Сыновья Филиппа IV рано последовали
за отцом в могилу ("Проклятые Короли").
Великое приключение тамплиеров
длилось почти два столетия. Их история – как в период
расцвета, так и на закате – относится к золотому веку
феодализма, эпохе крестовых походов и Соборов, – оба
этих начала нашли выражение в духовно-рыцарских орденах.
Устав ордена Храмовников, до сих
пор малоизвестный, остается одним из наиболее достойных
внимания документов, который дошел до нашего времени
от той эпохи; устав учит братьев ордена вести жизнь
суровую и трудную, но беспрестанно соотноситься с
разумными предписаниями, благопристойностью и вежеством.

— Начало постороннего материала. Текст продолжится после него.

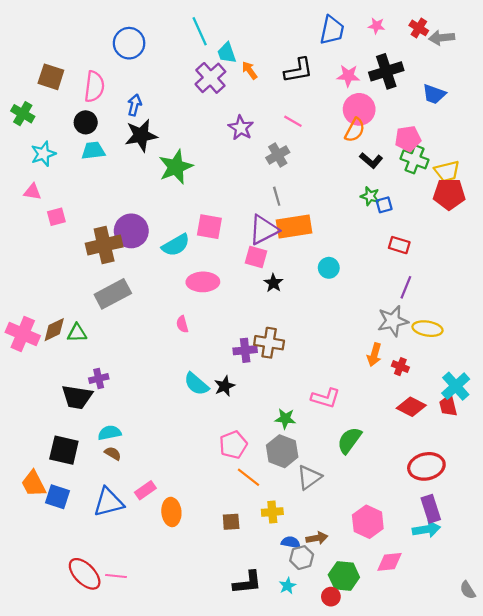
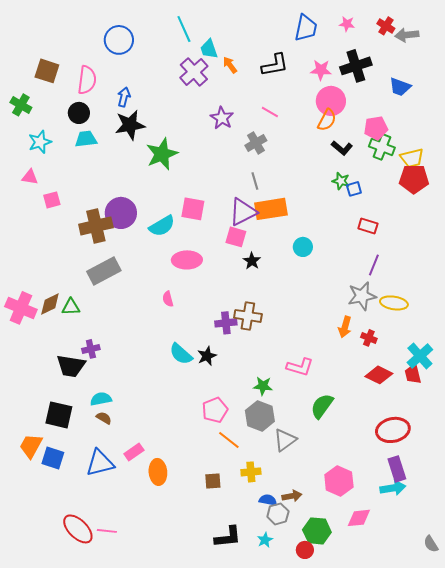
orange trapezoid: (34, 484) -> (31, 446), turned 56

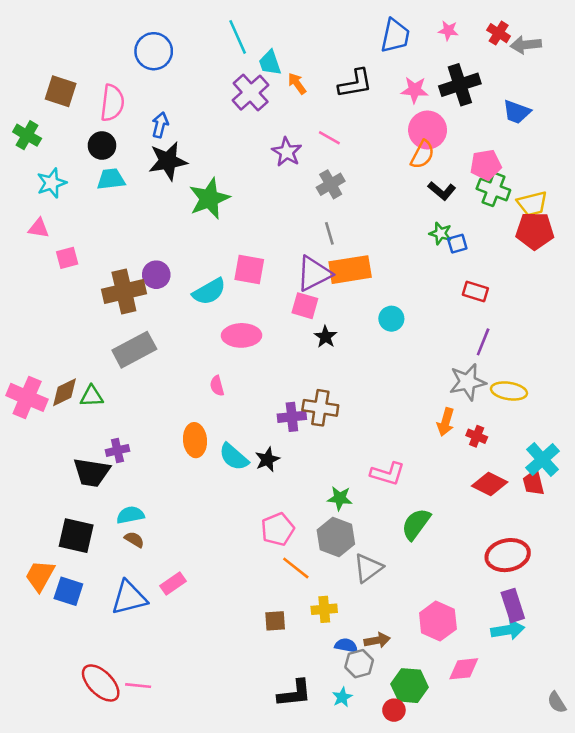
pink line: (270, 112) -> (329, 138), moved
purple circle: (121, 213) -> (156, 275), size x0.7
orange ellipse: (158, 472) -> (195, 440), moved

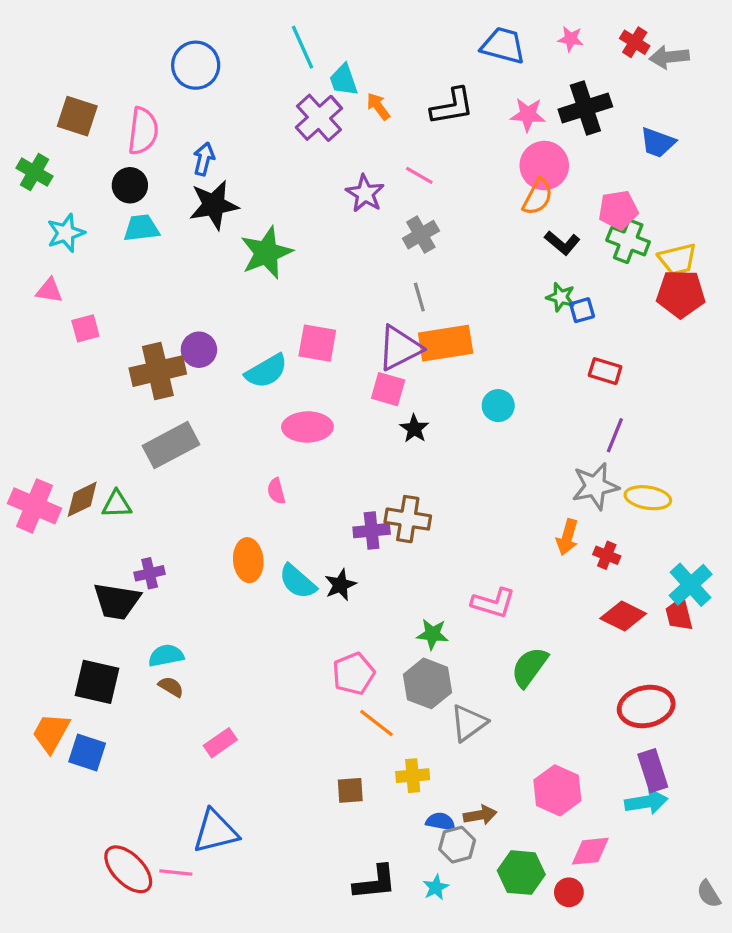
blue trapezoid: (395, 36) -> (503, 45), turned -87
blue triangle: (129, 598) -> (215, 831), moved
red circle: (394, 710) -> (569, 892), moved

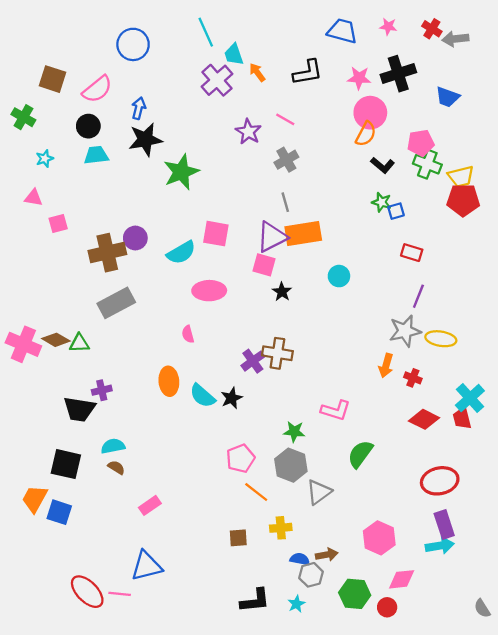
pink semicircle: (143, 131) -> (97, 89), turned 44
cyan star: (66, 233) -> (45, 159), size x0.7
brown diamond: (82, 499) -> (56, 340), turned 56
purple cross: (372, 531) -> (253, 361), turned -30

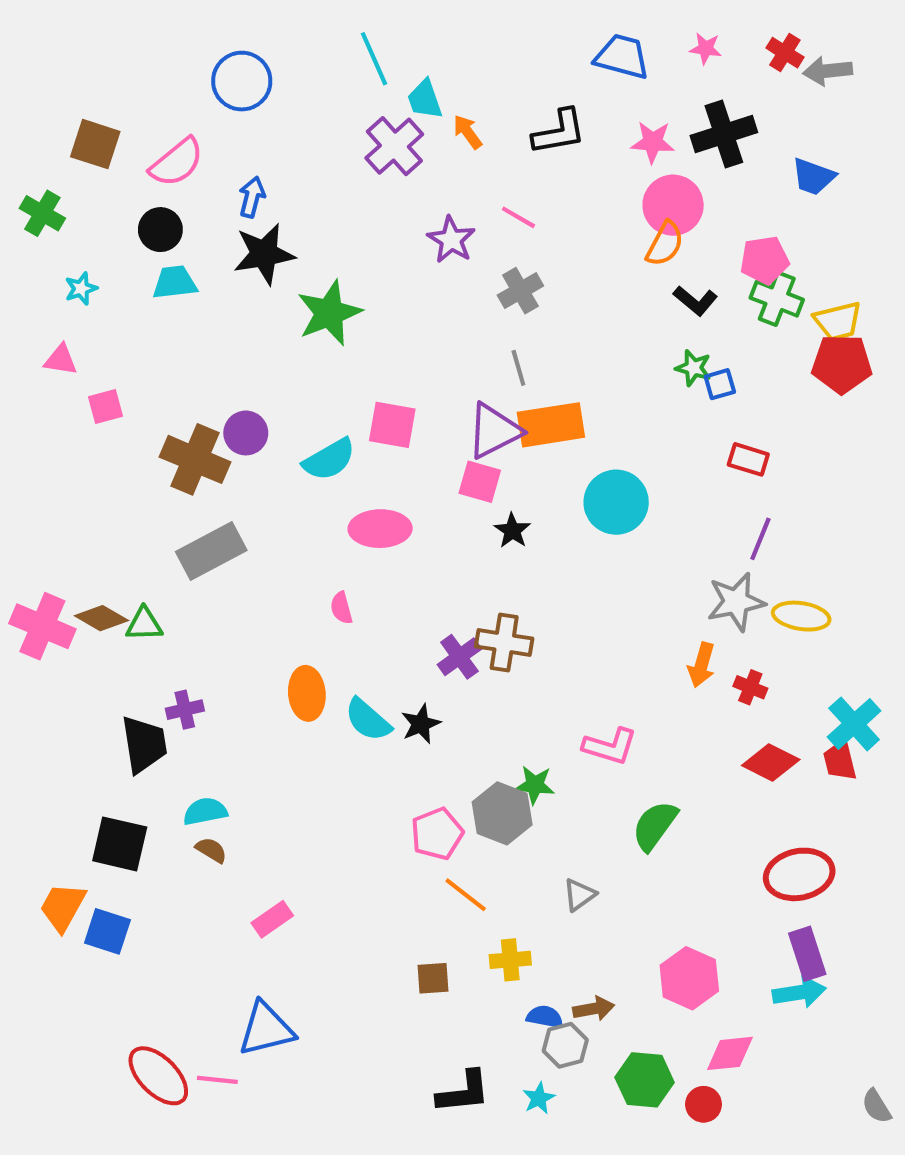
brown cross: (107, 253) -> (195, 459), turned 36
cyan circle: (339, 276) -> (616, 502), size x1.6
black trapezoid: (79, 409) -> (144, 744), turned -108
gray hexagon: (291, 465) -> (502, 813), moved
gray triangle: (319, 492) -> (579, 895), size x0.7

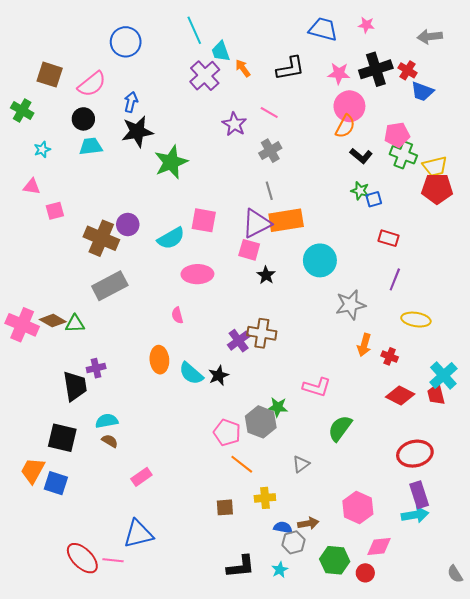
red cross: (785, 53) -> (408, 70), moved
gray star: (736, 602) -> (351, 305), moved
pink pentagon: (437, 834) -> (227, 432), turned -30

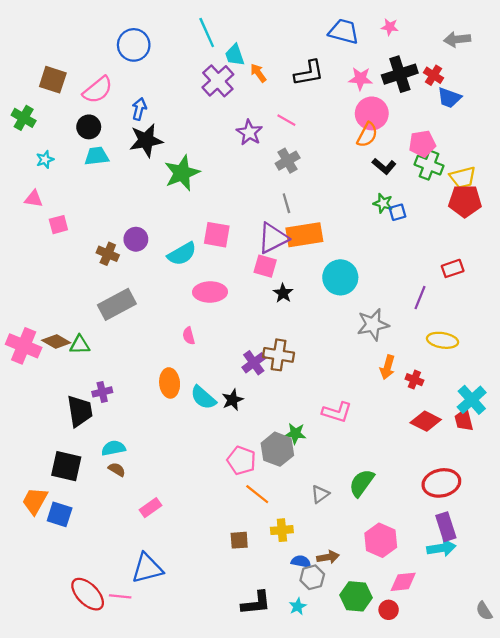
brown cross: (101, 238) -> (108, 254), size x0.6
red rectangle: (389, 238) -> (453, 268), moved, turned -36
green semicircle: (340, 428) -> (362, 483), moved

Путь, начертанный орденом, держится на равном расстоянии
и от рыцарской пышности, и от иноческой бедности;
он не допустил образования наемничества, ни отшельничества,
еще меньше – мистики, но собрал "мужей добрых
и рассудительных", призванных служить христианскому
народу.
Гуго де Пейен
и его товарищи воплотили облик монаха-рыцаря; их преемники
создали стиль жизни, некое фундаментальное качество
которого обнаруживается и сегодня в уцелевшем наследии
ордена Храма, в его сдержанной и элегантной архитектуре,
в восхитительных манускриптах тамплиеров, письменных
свидетельствах собственного образа мыслей и действий.
Храмовники не всегда придерживались наставлений своего
устава, и это было одной из причин их гибели; но существовала
истинная гармония между их целями и духом эпохи.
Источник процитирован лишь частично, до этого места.